◆ Required work: Start at the first record below and retype through the last, exactly.

◆ Records to process:
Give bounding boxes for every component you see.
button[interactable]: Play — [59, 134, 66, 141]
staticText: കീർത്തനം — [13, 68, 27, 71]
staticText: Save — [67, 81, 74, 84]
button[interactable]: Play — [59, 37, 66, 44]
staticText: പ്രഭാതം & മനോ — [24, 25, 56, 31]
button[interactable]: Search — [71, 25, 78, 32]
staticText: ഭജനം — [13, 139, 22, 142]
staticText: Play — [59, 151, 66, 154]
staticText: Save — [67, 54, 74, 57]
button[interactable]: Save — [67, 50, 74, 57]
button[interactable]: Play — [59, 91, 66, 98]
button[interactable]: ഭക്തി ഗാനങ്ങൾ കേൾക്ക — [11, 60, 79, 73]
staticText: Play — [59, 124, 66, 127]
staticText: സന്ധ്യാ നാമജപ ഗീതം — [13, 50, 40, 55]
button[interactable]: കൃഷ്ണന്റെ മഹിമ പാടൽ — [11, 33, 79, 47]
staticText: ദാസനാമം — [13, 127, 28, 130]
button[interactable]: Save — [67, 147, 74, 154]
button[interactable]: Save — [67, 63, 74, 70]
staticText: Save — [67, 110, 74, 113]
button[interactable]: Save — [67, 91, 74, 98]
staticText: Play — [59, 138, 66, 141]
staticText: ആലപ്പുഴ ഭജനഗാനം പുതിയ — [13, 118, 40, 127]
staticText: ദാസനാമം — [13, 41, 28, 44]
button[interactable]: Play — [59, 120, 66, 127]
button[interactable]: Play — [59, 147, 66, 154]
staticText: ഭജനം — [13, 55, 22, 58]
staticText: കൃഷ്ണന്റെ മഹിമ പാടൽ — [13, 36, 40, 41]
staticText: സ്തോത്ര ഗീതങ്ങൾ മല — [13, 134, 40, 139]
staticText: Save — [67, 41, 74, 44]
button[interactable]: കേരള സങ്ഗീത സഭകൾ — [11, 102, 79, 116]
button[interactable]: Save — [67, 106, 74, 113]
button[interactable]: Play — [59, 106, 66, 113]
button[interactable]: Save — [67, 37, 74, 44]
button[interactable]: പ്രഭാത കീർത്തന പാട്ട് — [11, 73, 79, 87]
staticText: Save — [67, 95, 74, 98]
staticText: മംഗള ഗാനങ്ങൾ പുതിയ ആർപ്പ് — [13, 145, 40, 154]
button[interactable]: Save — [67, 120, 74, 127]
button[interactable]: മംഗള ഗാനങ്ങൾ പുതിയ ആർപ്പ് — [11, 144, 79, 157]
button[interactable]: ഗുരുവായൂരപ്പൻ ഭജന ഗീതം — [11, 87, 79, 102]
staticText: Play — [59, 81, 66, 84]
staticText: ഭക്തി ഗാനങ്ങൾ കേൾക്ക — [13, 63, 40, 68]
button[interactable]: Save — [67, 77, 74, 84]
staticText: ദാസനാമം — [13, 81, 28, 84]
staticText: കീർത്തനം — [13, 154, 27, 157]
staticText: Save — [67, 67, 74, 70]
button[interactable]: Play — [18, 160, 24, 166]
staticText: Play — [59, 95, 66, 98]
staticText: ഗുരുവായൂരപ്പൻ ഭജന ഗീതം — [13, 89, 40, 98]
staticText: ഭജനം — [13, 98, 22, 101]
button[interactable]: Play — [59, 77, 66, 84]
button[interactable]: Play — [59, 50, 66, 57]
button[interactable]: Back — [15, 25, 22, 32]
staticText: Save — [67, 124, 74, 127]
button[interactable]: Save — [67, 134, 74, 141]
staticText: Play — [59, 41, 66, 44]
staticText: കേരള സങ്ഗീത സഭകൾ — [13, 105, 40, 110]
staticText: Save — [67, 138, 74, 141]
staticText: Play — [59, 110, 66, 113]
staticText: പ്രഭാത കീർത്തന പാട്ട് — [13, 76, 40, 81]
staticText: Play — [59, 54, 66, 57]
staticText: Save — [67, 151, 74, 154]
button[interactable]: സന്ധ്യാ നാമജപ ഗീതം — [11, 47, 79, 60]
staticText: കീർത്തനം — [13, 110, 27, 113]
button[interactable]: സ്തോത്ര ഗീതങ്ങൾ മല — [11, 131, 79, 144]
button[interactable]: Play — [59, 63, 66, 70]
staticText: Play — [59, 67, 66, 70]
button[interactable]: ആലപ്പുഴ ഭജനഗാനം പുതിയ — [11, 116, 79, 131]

◆ Response:
Give bounding boxes for every component you see.
button[interactable]: Play — [59, 134, 66, 141]
staticText: കീർത്തനം — [13, 68, 27, 71]
staticText: Save — [67, 81, 74, 84]
button[interactable]: Play — [59, 37, 66, 44]
staticText: പ്രഭാതം & മനോ — [24, 25, 56, 31]
button[interactable]: Search — [71, 25, 78, 32]
staticText: ഭജനം — [13, 139, 22, 142]
staticText: Play — [59, 151, 66, 154]
staticText: Save — [67, 54, 74, 57]
button[interactable]: Save — [67, 50, 74, 57]
button[interactable]: Play — [59, 91, 66, 98]
button[interactable]: ഭക്തി ഗാനങ്ങൾ കേൾക്ക — [11, 60, 79, 73]
staticText: Play — [59, 124, 66, 127]
staticText: സന്ധ്യാ നാമജപ ഗീതം — [13, 50, 40, 55]
button[interactable]: കൃഷ്ണന്റെ മഹിമ പാടൽ — [11, 33, 79, 47]
staticText: ദാസനാമം — [13, 127, 28, 130]
button[interactable]: Save — [67, 147, 74, 154]
button[interactable]: Save — [67, 63, 74, 70]
staticText: Save — [67, 110, 74, 113]
button[interactable]: Save — [67, 91, 74, 98]
staticText: Play — [59, 138, 66, 141]
staticText: ആലപ്പുഴ ഭജനഗാനം പുതിയ — [13, 118, 40, 127]
staticText: ദാസനാമം — [13, 41, 28, 44]
button[interactable]: Play — [59, 120, 66, 127]
button[interactable]: Play — [59, 147, 66, 154]
staticText: ഭജനം — [13, 55, 22, 58]
staticText: കൃഷ്ണന്റെ മഹിമ പാടൽ — [13, 36, 40, 41]
staticText: സ്തോത്ര ഗീതങ്ങൾ മല — [13, 134, 40, 139]
staticText: Save — [67, 41, 74, 44]
button[interactable]: കേരള സങ്ഗീത സഭകൾ — [11, 102, 79, 116]
button[interactable]: Save — [67, 106, 74, 113]
button[interactable]: Play — [59, 106, 66, 113]
button[interactable]: Save — [67, 37, 74, 44]
button[interactable]: പ്രഭാത കീർത്തന പാട്ട് — [11, 73, 79, 87]
staticText: Save — [67, 95, 74, 98]
staticText: മംഗള ഗാനങ്ങൾ പുതിയ ആർപ്പ് — [13, 145, 40, 154]
button[interactable]: Save — [67, 120, 74, 127]
button[interactable]: മംഗള ഗാനങ്ങൾ പുതിയ ആർപ്പ് — [11, 144, 79, 157]
button[interactable]: ഗുരുവായൂരപ്പൻ ഭജന ഗീതം — [11, 87, 79, 102]
staticText: Play — [59, 81, 66, 84]
staticText: ഭക്തി ഗാനങ്ങൾ കേൾക്ക — [13, 63, 40, 68]
button[interactable]: Save — [67, 77, 74, 84]
staticText: ദാസനാമം — [13, 81, 28, 84]
staticText: കീർത്തനം — [13, 154, 27, 157]
staticText: Save — [67, 67, 74, 70]
button[interactable]: Play — [18, 160, 24, 166]
staticText: Play — [59, 95, 66, 98]
staticText: ഗുരുവായൂരപ്പൻ ഭജന ഗീതം — [13, 89, 40, 98]
staticText: ഭജനം — [13, 98, 22, 101]
button[interactable]: Play — [59, 77, 66, 84]
button[interactable]: Play — [59, 50, 66, 57]
button[interactable]: Back — [15, 25, 22, 32]
staticText: Save — [67, 124, 74, 127]
button[interactable]: Save — [67, 134, 74, 141]
staticText: Play — [59, 41, 66, 44]
staticText: കേരള സങ്ഗീത സഭകൾ — [13, 105, 40, 110]
staticText: Save — [67, 138, 74, 141]
staticText: Play — [59, 110, 66, 113]
staticText: പ്രഭാത കീർത്തന പാട്ട് — [13, 76, 40, 81]
staticText: Play — [59, 54, 66, 57]
staticText: Save — [67, 151, 74, 154]
button[interactable]: സന്ധ്യാ നാമജപ ഗീതം — [11, 47, 79, 60]
staticText: കീർത്തനം — [13, 110, 27, 113]
button[interactable]: സ്തോത്ര ഗീതങ്ങൾ മല — [11, 131, 79, 144]
button[interactable]: Play — [59, 63, 66, 70]
staticText: Play — [59, 67, 66, 70]
button[interactable]: ആലപ്പുഴ ഭജനഗാനം പുതിയ — [11, 116, 79, 131]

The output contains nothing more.